Friday, August 16, 2013

Alanon's Best Kept Secrets: The Concepts of Service


The Concepts of Service are called one of Alanon's “best kept secrets”. I've never come across a meeting on a concept in my area. We give lip service to them in the beginning of most of the meetings in this county. We'll read the same twelve statements, usually one per each meeting and call it a wrap. I used to sit there during the reading of the Concepts and wonder what all these things meant and we we were reading them if we weren't going to ever use them. It seemed like a lot of wasted time when we could just get right to the sharing.

We barely do meetings on Traditions either. I remember a few years ago in my home group, we had a group conscious meeting about changing the format of the meeting so that we would do Step study on the first Thursday of the week like we were already doing and then some people wanted to add in Tradition study on the third Thursday of the week. So many people were against doing this because they didn't see any point in studying the Traditions.

However, as I did my own reading and studying of the traditions a whole new world opened up for me. It's said that the Steps are for our own recovery and the Traditions show us how to have group unity. Once I started studying them I found helpful ideas on promotion versus attraction, supporting yourself financially and emotional, remaining anonymous and all these other life lessons that I was never taught growing up in a dysfunctional home that was plagued by alcoholism. It was as if someone had given me the handbook for life, opening my eyes wide while they said, “here's all those things you always wanted to know but never knew where to ask.”
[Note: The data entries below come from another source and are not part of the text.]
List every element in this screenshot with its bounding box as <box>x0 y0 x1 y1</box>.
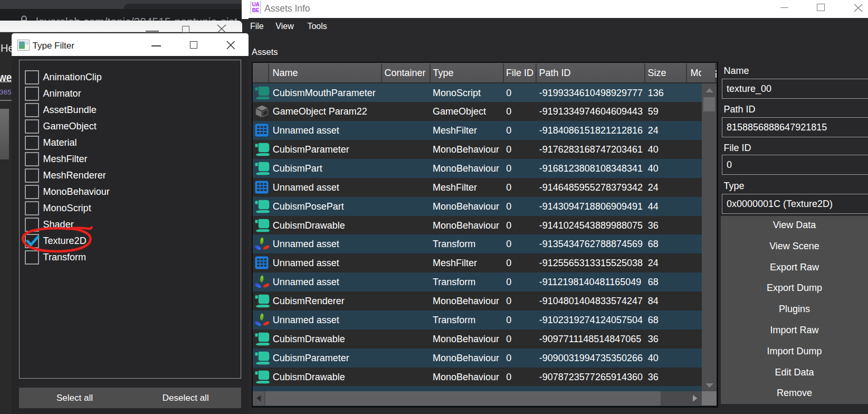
svg-text:UA: UA <box>252 2 260 7</box>
svg-text:BE: BE <box>252 7 260 13</box>
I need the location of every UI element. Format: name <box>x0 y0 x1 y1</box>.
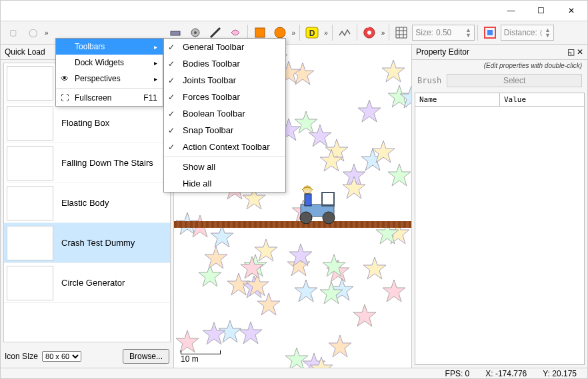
svg-rect-0 <box>171 31 180 35</box>
svg-rect-11 <box>322 192 334 206</box>
scene-item[interactable]: Circle Generator <box>4 263 170 303</box>
toolbar-overflow-3[interactable]: » <box>323 29 329 37</box>
toolbar-overflow-2[interactable]: » <box>291 29 297 37</box>
window-titlebar: — ☐ ✕ <box>1 1 587 21</box>
submenu-toolbar-item[interactable]: ✓Bodies Toolbar <box>164 55 285 72</box>
size-label: Size: <box>415 28 433 37</box>
svg-point-4 <box>275 27 285 38</box>
submenu-item[interactable]: Hide all <box>164 175 285 192</box>
size-field[interactable]: Size: ▲▼ <box>412 25 475 41</box>
svg-point-13 <box>323 212 335 224</box>
scene-thumbnail <box>7 186 53 220</box>
toolbar-overflow-1[interactable]: » <box>43 29 50 37</box>
check-icon: ✓ <box>168 93 175 102</box>
scene-item[interactable]: Falling Down The Stairs <box>4 143 170 183</box>
submenu-toolbar-item[interactable]: ✓Forces Toolbar <box>164 89 285 105</box>
property-col-value: Value <box>500 93 584 106</box>
quick-load-title: Quick Load <box>5 47 45 57</box>
distance-stepper-icon[interactable]: ▲▼ <box>545 27 551 38</box>
context-tool[interactable] <box>481 23 499 42</box>
tool-generic-2[interactable]: ◯ <box>23 23 42 42</box>
distance-field[interactable]: Distance: ( ▲▼ <box>501 25 554 41</box>
size-stepper-icon[interactable]: ▲▼ <box>465 27 471 38</box>
scene-thumbnail <box>7 106 53 141</box>
scene-label: Falling Down The Stairs <box>56 158 153 168</box>
scene-label: Crash Test Dummy <box>56 238 135 248</box>
check-icon: ✓ <box>168 109 175 119</box>
panel-float-icon[interactable]: ◱ <box>567 47 575 57</box>
icon-size-label: Icon SIze <box>5 352 38 361</box>
icon-size-select[interactable]: 80 x 60 <box>42 351 81 362</box>
svg-rect-9 <box>487 30 493 35</box>
grid-tool[interactable] <box>392 23 411 42</box>
scene-thumbnail <box>7 66 53 101</box>
menu-fullscreen[interactable]: ⛶ FullscreenF11 <box>56 90 163 106</box>
svg-text:D: D <box>309 29 315 38</box>
size-input[interactable] <box>436 28 463 37</box>
svg-rect-15 <box>305 194 311 206</box>
scene-item[interactable]: Elastic Body <box>4 183 170 223</box>
menu-dock-widgets[interactable]: Dock Widgets▸ <box>56 55 163 71</box>
property-editor-title: Property Editor <box>416 47 469 57</box>
tool-generic-1[interactable]: ▢ <box>3 23 22 42</box>
scene-item[interactable]: Crash Test Dummy <box>4 223 170 263</box>
snap-tool[interactable] <box>360 23 379 42</box>
browse-button[interactable]: Browse... <box>123 349 169 364</box>
crash-test-vehicle <box>281 185 347 224</box>
status-bar: FPS: 0 X: -174.776 Y: 20.175 <box>1 368 587 378</box>
svg-point-2 <box>194 31 197 34</box>
property-col-name: Name <box>415 93 500 106</box>
brush-select-button[interactable]: Select <box>447 74 582 87</box>
view-menu: Toolbars▸ Dock Widgets▸ 👁 Perspectives▸ … <box>55 38 163 107</box>
scene-thumbnail <box>7 146 53 181</box>
scene-label: Elastic Body <box>56 198 109 208</box>
fullscreen-icon: ⛶ <box>60 93 69 103</box>
scene-thumbnail <box>7 226 53 260</box>
close-button[interactable]: ✕ <box>556 1 586 20</box>
scene-label: Floating Box <box>56 118 109 128</box>
submenu-item[interactable]: Show all <box>164 159 285 175</box>
menu-toolbars[interactable]: Toolbars▸ <box>56 39 163 55</box>
property-hint: (Edit properties with double-click) <box>412 60 587 71</box>
submenu-toolbar-item[interactable]: ✓Snap Toolbar <box>164 122 285 139</box>
distance-label: Distance: <box>504 28 537 37</box>
check-icon: ✓ <box>168 43 175 52</box>
menu-perspectives[interactable]: 👁 Perspectives▸ <box>56 71 163 87</box>
toolbars-submenu: ✓General Toolbar✓Bodies Toolbar✓Joints T… <box>163 38 286 192</box>
svg-point-7 <box>367 31 371 35</box>
toolbar-overflow-4[interactable]: » <box>380 29 387 37</box>
check-icon: ✓ <box>168 126 175 135</box>
eye-icon: 👁 <box>60 74 69 83</box>
status-x: X: -174.776 <box>485 369 527 378</box>
check-icon: ✓ <box>168 143 175 152</box>
property-table[interactable]: Name Value <box>415 93 585 365</box>
submenu-toolbar-item[interactable]: ✓Joints Toolbar <box>164 72 285 89</box>
boolean-tool[interactable]: D <box>303 23 321 42</box>
submenu-toolbar-item[interactable]: ✓Action Context Toolbar <box>164 139 285 155</box>
status-y: Y: 20.175 <box>543 369 577 378</box>
scene-item[interactable]: Floating Box <box>4 103 170 143</box>
minimize-button[interactable]: — <box>496 1 526 20</box>
maximize-button[interactable]: ☐ <box>526 1 556 20</box>
submenu-toolbar-item[interactable]: ✓General Toolbar <box>164 39 285 55</box>
scene-label: Circle Generator <box>56 278 125 288</box>
quick-load-footer: Icon SIze 80 x 60 Browse... <box>1 345 173 368</box>
submenu-toolbar-item[interactable]: ✓Boolean Toolbar <box>164 105 285 122</box>
check-icon: ✓ <box>168 59 175 69</box>
check-icon: ✓ <box>168 76 175 85</box>
brush-label: Brush <box>417 76 441 85</box>
scale-indicator: 10 m <box>181 350 221 364</box>
property-editor-panel: Property Editor ◱ ✕ (Edit properties wit… <box>411 45 587 368</box>
panel-close-icon[interactable]: ✕ <box>577 47 583 57</box>
force-tool[interactable] <box>335 23 354 42</box>
scene-thumbnail <box>7 266 53 300</box>
status-fps: FPS: 0 <box>445 369 470 378</box>
svg-point-12 <box>300 212 312 224</box>
svg-rect-3 <box>255 28 265 37</box>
My first inkling that Traditions were a guide to practical relationships and unity came from this article: http://www.upperroomcomm.com/insights/traditions.shtml and also later from this PDF file: http://storiesofrecovery.org/downloader/index.php?afg/TraditionsAsAGuideToHealthyRelations.pdf . It was such a wonderful a-ha moment! When my home group passed the motion that we would start studying the Traditions I volunteered to speak on the first one-- mostly just because I wanted to open other people's eyes to what I'd found through those two readings. I like to think they were impressed because a lot of them were like me and didn't really know that the Traditions were of any use outside of the Alanon groups. Why isn't this being taught more?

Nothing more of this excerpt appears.